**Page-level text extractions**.
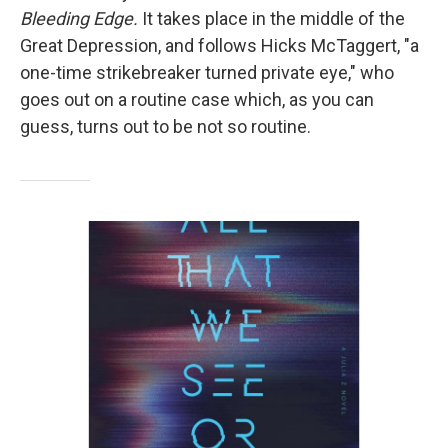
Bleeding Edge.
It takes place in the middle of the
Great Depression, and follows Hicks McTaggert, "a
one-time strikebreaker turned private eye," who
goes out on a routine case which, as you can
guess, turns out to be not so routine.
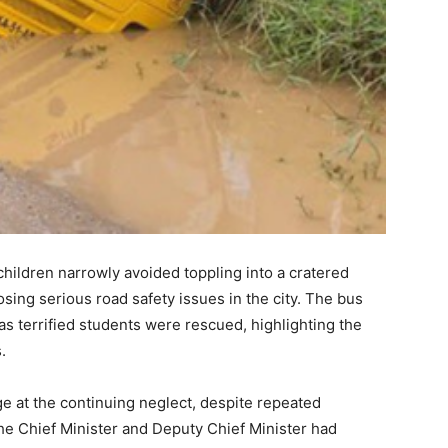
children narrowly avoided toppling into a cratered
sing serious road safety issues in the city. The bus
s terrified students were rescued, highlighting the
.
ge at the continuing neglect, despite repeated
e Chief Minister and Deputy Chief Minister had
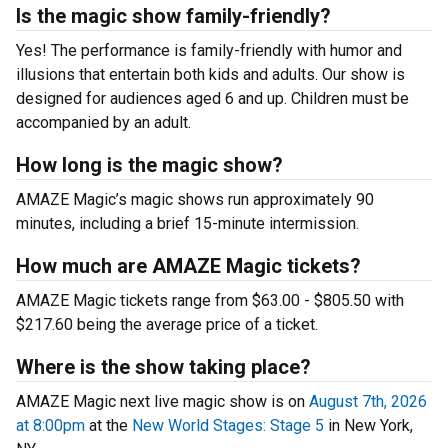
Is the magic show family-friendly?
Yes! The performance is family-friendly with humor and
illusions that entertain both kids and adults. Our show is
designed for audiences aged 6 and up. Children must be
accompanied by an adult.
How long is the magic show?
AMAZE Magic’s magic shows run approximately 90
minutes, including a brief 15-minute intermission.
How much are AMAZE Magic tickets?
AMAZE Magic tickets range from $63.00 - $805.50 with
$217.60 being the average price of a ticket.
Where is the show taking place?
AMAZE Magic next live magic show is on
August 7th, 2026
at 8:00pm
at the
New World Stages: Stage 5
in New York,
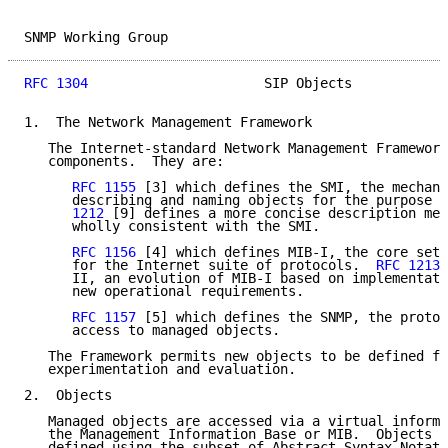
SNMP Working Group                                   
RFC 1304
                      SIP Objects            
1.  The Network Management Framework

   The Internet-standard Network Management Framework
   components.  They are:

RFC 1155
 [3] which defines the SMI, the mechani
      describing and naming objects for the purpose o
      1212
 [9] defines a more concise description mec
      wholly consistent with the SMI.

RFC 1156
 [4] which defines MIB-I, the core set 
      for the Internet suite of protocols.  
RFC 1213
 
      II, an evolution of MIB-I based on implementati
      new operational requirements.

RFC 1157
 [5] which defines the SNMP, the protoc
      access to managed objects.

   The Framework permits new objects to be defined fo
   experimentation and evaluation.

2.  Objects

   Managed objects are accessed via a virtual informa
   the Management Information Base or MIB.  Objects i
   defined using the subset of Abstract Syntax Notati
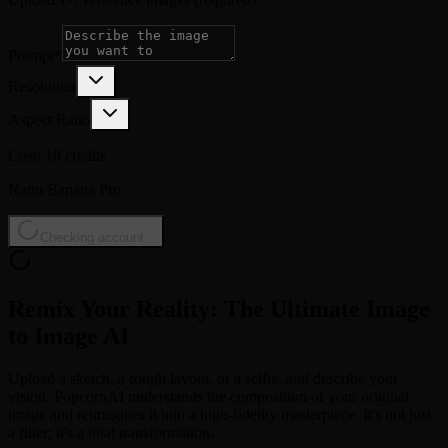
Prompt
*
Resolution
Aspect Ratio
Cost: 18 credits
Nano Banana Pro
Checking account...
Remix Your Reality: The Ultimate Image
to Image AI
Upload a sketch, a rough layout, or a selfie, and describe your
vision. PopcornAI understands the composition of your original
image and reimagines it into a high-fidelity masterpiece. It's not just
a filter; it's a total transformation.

**About this task**. Transcribe every entry above exactly as it stands, but skip the images.

**Your solution**.
Bleeding Edge.
It takes place in the middle of the
Great Depression, and follows Hicks McTaggert, "a
one-time strikebreaker turned private eye," who
goes out on a routine case which, as you can
guess, turns out to be not so routine.
children narrowly avoided toppling into a cratered
sing serious road safety issues in the city. The bus
s terrified students were rescued, highlighting the
.
ge at the continuing neglect, despite repeated
e Chief Minister and Deputy Chief Minister had
Is the magic show family-friendly?
Yes! The performance is family-friendly with humor and
illusions that entertain both kids and adults. Our show is
designed for audiences aged 6 and up. Children must be
accompanied by an adult.
How long is the magic show?
AMAZE Magic’s magic shows run approximately 90
minutes, including a brief 15-minute intermission.
How much are AMAZE Magic tickets?
AMAZE Magic tickets range from $63.00 - $805.50 with
$217.60 being the average price of a ticket.
Where is the show taking place?
AMAZE Magic next live magic show is on
August 7th, 2026
at 8:00pm
at the
New World Stages: Stage 5
in New York,
SNMP Working Group                                   
RFC 1304
                      SIP Objects            
1.  The Network Management Framework

   The Internet-standard Network Management Framework
   components.  They are:

RFC 1155
 [3] which defines the SMI, the mechani
      describing and naming objects for the purpose o
      1212
 [9] defines a more concise description mec
      wholly consistent with the SMI.

RFC 1156
 [4] which defines MIB-I, the core set 
      for the Internet suite of protocols.  
RFC 1213
 
      II, an evolution of MIB-I based on implementati
      new operational requirements.

RFC 1157
 [5] which defines the SNMP, the protoc
      access to managed objects.

   The Framework permits new objects to be defined fo
   experimentation and evaluation.

2.  Objects

   Managed objects are accessed via a virtual informa
   the Management Information Base or MIB.  Objects i
   defined using the subset of Abstract Syntax Notati
Prompt
*
Resolution
Aspect Ratio
Cost: 18 credits
Nano Banana Pro
Checking account...
Remix Your Reality: The Ultimate Image
to Image AI
Upload a sketch, a rough layout, or a selfie, and describe your
vision. PopcornAI understands the composition of your original
image and reimagines it into a high-fidelity masterpiece. It's not just
a filter; it's a total transformation.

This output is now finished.